The Shilparamam Crafts Mela promotes tourism and also sustains our rich and varied heritage
FOR THE past decade or so, Hyderabadis have thronged the Crafts Mela at Shilparamam. The crisp aroma of spices from the food stalls, the myriad hues in the warp and weft of handlooms and the many soul-capturing handicrafts weave their magic.
The fair, which is organised on a 42-acre campus, is a-once-in-a-year experience and targeted at promoting Indian arts and crafts among the city's populace and the visiting NRIs. This year almost 450 artisans from over 20 States are participating in the mela. Apart from the plethora of stalls, the management has also introduced the `mobile experience' this year. According to G. Kishan Rao, Director, Tourism, and Special Officer, Shilparamam, "we have introduced means of transportation such as the horse-cart and bullock-cart to enable people to experience the simple pleasures of travel. A ropeway with single chair as well as cabins has also been introduced for the first time. NRI artistes will perform from December 25, in the evenings at the amphitheatre."

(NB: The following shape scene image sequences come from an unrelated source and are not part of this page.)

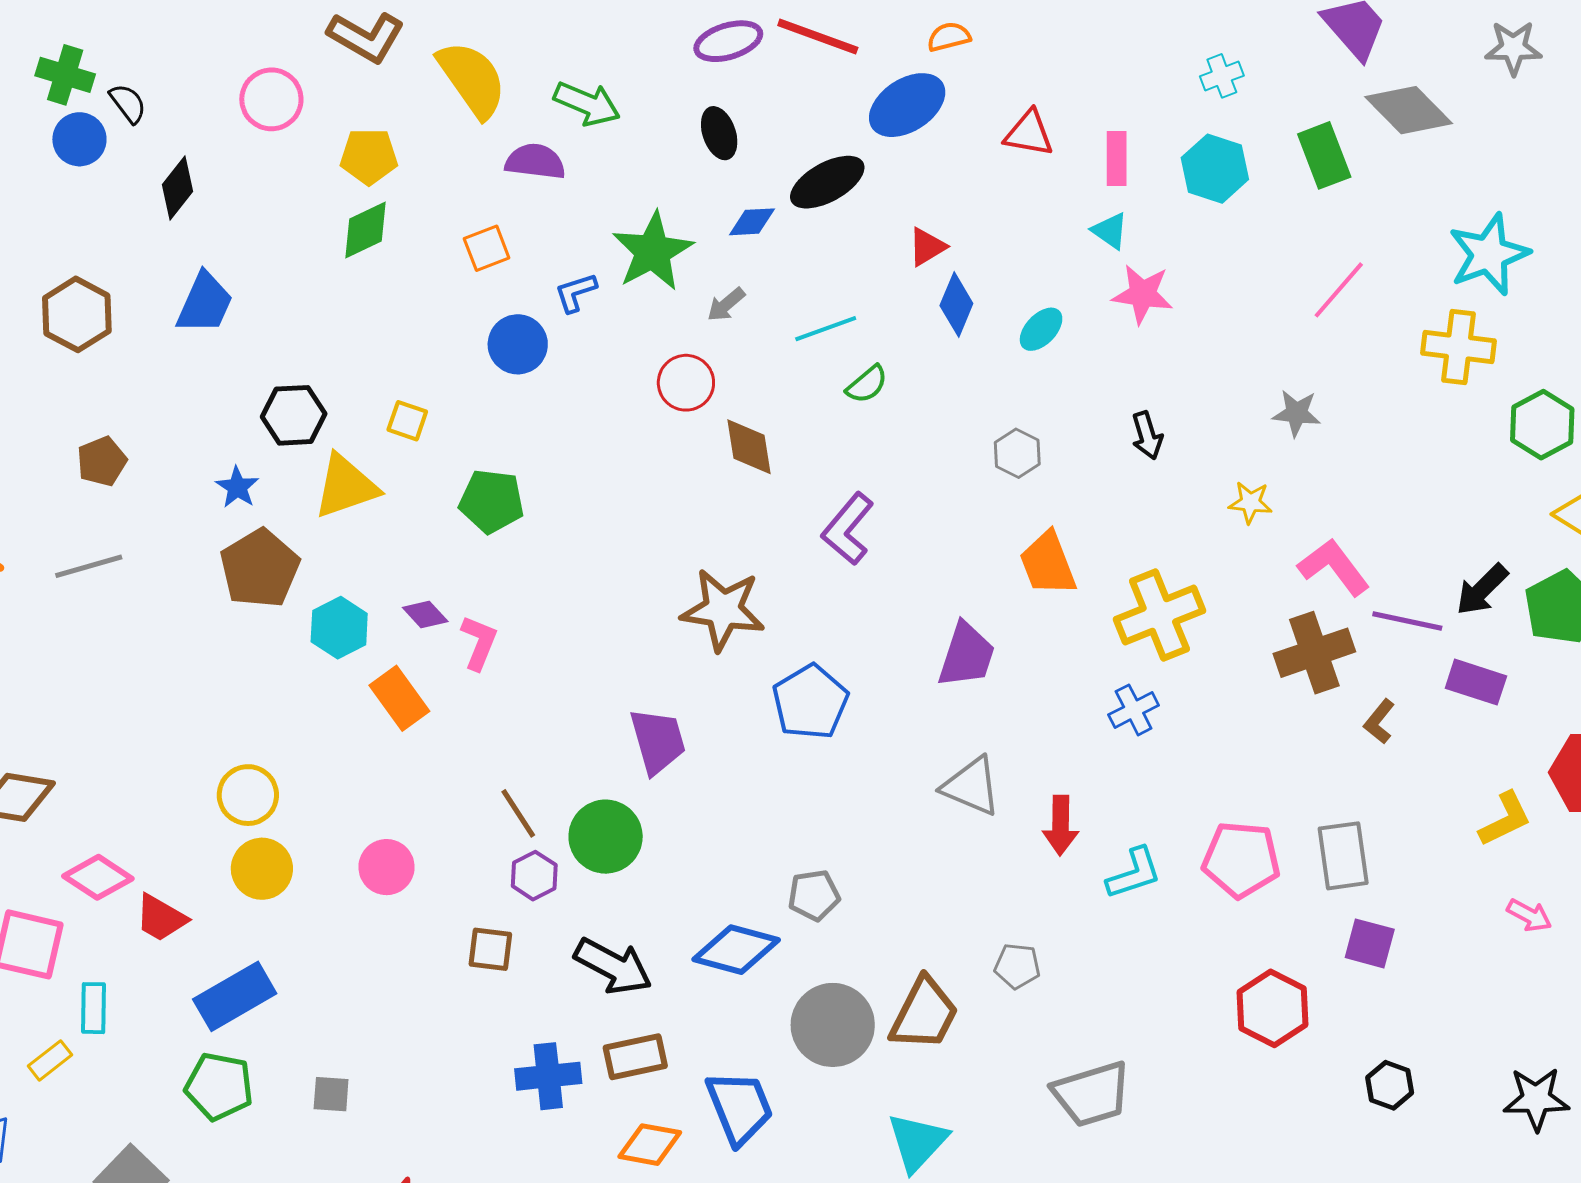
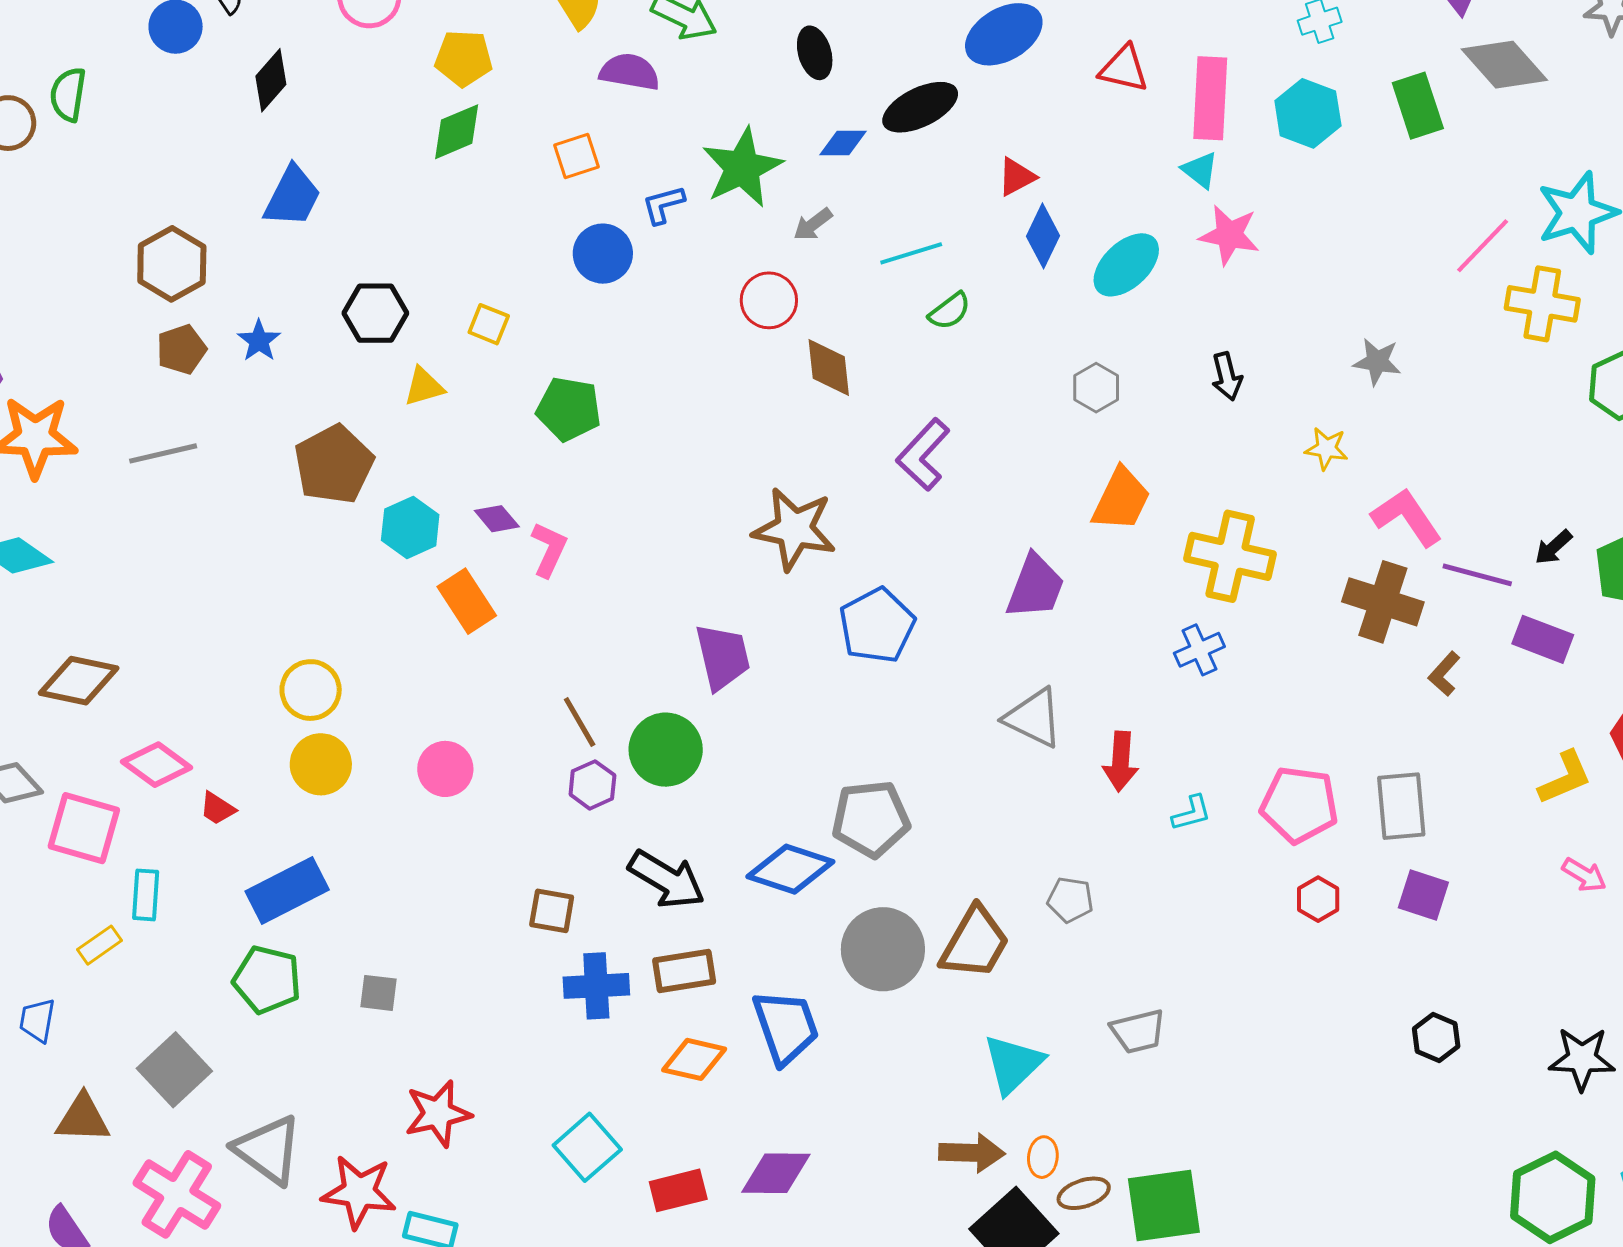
pink rectangle: (1117, 159) -> (1210, 98), size x1.5
pink line: (1339, 290) -> (1483, 246), moved
brown hexagon: (77, 314) -> (172, 264), moved
cyan ellipse: (1041, 329) -> (1126, 265), size x1.5
yellow triangle: (346, 486) -> (424, 387), size x0.6
blue star: (237, 487) -> (259, 341), moved
orange trapezoid: (1048, 564) -> (1121, 499), turned -136
black arrow: (1482, 590) -> (1553, 547), size x0.7
yellow cross: (1159, 615) -> (1230, 556), turned 32
brown cross: (1314, 653) -> (1383, 602), turned 34
cyan L-shape: (1134, 873) -> (1192, 813), size x0.7
gray pentagon: (814, 895) -> (871, 819), size x1.5
red trapezoid: (161, 918) -> (217, 808), size x0.7
brown square: (490, 949) -> (552, 911), moved
red hexagon: (1272, 1008) -> (1318, 899), moved, size x0.6
gray trapezoid: (1092, 1094) -> (1138, 1031), size x0.7
cyan triangle: (917, 1142) -> (1013, 1064), moved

Weekends tend to be crowded and on entering the fair grounds, visitors are stunned by the array of products on display. Hand embroidered bed-sheets and tablecloths from Palmaner jostle for space with Narayanpet and Gadwal sarees, and tie- and-dye fabrics from Gujarat, Banarasi saris are found along with those ethnically chic Maheshwari and Chanderi saris from Madhya Pradesh.
Leather footwear, especially the never out of fashion joothis, jute bags and holders and handcrafted jewellery made of glass and semi-precious stones in a kaleidoscope of colours are found at every turn.
If you are redecorating your home or moving into a new one, Shilparamam has plenty of options. You can go passionate over terracotta - there are pieces for the garden, for your interiors and even some for feng shui enthusiasts. Wrought iron stands with beautiful lampshades, dokra castings for your peg tables, intricate cane and bamboo holders and dry flowers with aesthetic colours from the Northeast, framed madhubani and kalamkari pictures, crockery, tiles with the famous yellow-blue Jaipur combinations, wooden frames for doors, carved statues and pictures with inlay work, utility items made of sea-shells and coconuts from Tamil Nadu and low baithaks beautifully worked with coir, will enrich your home. Tired of walking around? Take a breather and sit down on any of the wooden or metal swings dotting the area. The artisans don't mind and someone will even offer to pattern a mehendi design on your hand while you recoup. If you are ravenous, a multifarious cuisine awaits you. Take your pick from the samosas, kachoris and other chaat items to the ubiquitous masala dosa.
Now that you have rested, make your way to the amphitheatre and be enthralled by the folk dances. You are even invited to shake a leg. This is accompanied by much giggling as the novice gets his footwork all wrong the first time. But the beat of the dholak will get you in step. And to round it of, ride away to the exit in a horse cart with a jangling harness.
Even if you don't buy a thing, or wish you had bought everything, the crafts mela is an experience one should not miss. In these times it may be the closest we get to the heart of India.